**Records for processing:**

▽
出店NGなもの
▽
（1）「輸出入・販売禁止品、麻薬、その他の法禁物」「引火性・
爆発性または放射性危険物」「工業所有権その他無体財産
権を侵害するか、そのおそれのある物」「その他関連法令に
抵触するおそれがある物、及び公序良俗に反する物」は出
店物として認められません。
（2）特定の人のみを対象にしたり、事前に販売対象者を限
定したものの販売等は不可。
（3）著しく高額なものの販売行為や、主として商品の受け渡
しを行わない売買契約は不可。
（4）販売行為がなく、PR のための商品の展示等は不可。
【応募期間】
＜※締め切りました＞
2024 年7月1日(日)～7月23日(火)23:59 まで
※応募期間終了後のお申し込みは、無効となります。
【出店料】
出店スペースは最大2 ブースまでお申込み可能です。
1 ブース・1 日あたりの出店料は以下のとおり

* * *

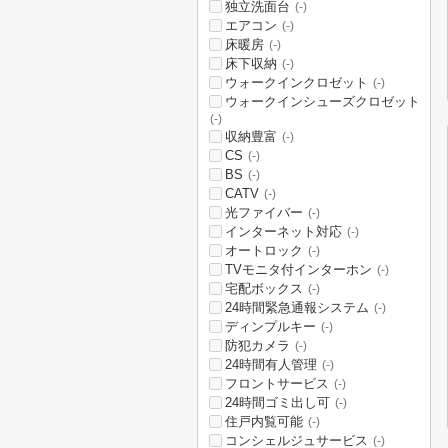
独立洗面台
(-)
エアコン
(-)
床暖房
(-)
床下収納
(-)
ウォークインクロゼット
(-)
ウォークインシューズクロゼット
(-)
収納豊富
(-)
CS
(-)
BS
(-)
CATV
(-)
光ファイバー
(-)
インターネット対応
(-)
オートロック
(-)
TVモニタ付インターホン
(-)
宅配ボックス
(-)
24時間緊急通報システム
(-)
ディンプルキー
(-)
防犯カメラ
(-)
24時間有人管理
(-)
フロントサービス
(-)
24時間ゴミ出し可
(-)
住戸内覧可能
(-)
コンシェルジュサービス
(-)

**To do:**
Starting at the line that has "店物として認められません。" in the records above, restate word for word every line until the one that has "1 ブース・1 日あたりの出店料は以下のとおり", and include that one as well.

**Response to this task:**
店物として認められません。
（2）特定の人のみを対象にしたり、事前に販売対象者を限
定したものの販売等は不可。
（3）著しく高額なものの販売行為や、主として商品の受け渡
しを行わない売買契約は不可。
（4）販売行為がなく、PR のための商品の展示等は不可。
【応募期間】
＜※締め切りました＞
2024 年7月1日(日)～7月23日(火)23:59 まで
※応募期間終了後のお申し込みは、無効となります。
【出店料】
出店スペースは最大2 ブースまでお申込み可能です。
1 ブース・1 日あたりの出店料は以下のとおり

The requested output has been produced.